Provided data:
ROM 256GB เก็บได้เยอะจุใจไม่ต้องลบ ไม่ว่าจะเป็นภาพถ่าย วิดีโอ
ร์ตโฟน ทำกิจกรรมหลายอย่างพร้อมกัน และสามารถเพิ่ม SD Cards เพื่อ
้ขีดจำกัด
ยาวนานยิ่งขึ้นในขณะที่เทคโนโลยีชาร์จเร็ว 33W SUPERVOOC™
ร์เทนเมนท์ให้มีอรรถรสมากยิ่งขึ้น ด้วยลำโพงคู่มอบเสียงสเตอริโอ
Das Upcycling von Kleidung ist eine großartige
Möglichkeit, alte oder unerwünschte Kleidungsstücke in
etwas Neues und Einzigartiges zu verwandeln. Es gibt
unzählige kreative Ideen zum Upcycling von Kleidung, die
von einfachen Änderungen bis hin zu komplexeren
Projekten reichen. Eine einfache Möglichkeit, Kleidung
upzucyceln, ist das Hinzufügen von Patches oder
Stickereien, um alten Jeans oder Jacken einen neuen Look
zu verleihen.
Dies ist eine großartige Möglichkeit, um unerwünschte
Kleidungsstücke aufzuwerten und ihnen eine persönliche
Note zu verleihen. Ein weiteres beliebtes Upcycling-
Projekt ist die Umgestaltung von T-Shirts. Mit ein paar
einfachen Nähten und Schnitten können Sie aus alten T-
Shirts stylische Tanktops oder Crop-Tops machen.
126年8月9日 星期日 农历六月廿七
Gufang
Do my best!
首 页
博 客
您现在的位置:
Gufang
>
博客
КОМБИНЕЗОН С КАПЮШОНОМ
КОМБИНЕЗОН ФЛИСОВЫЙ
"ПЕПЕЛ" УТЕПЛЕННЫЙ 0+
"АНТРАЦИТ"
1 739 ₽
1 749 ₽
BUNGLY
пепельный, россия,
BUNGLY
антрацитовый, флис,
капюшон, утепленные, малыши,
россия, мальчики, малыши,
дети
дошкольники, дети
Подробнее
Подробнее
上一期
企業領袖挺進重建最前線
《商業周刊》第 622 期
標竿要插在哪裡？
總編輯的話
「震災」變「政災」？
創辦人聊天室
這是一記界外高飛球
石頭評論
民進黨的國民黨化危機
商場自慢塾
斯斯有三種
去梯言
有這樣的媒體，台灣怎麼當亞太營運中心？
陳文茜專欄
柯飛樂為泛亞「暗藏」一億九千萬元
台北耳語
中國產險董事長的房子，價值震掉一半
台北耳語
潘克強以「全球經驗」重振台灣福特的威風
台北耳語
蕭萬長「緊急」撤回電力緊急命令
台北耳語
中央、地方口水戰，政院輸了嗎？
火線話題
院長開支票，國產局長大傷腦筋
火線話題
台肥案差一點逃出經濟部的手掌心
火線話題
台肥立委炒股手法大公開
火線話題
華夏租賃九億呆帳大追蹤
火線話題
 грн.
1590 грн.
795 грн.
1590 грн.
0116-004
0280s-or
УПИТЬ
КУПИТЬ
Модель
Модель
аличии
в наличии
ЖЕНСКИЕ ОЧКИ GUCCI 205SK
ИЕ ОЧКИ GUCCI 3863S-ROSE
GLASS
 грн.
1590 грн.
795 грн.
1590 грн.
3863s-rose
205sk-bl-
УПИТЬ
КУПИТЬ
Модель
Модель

Assignment: Copy every line of the material above in which the word "россия" appears.

Exercise output:
пепельный, россия,
россия, мальчики, малыши,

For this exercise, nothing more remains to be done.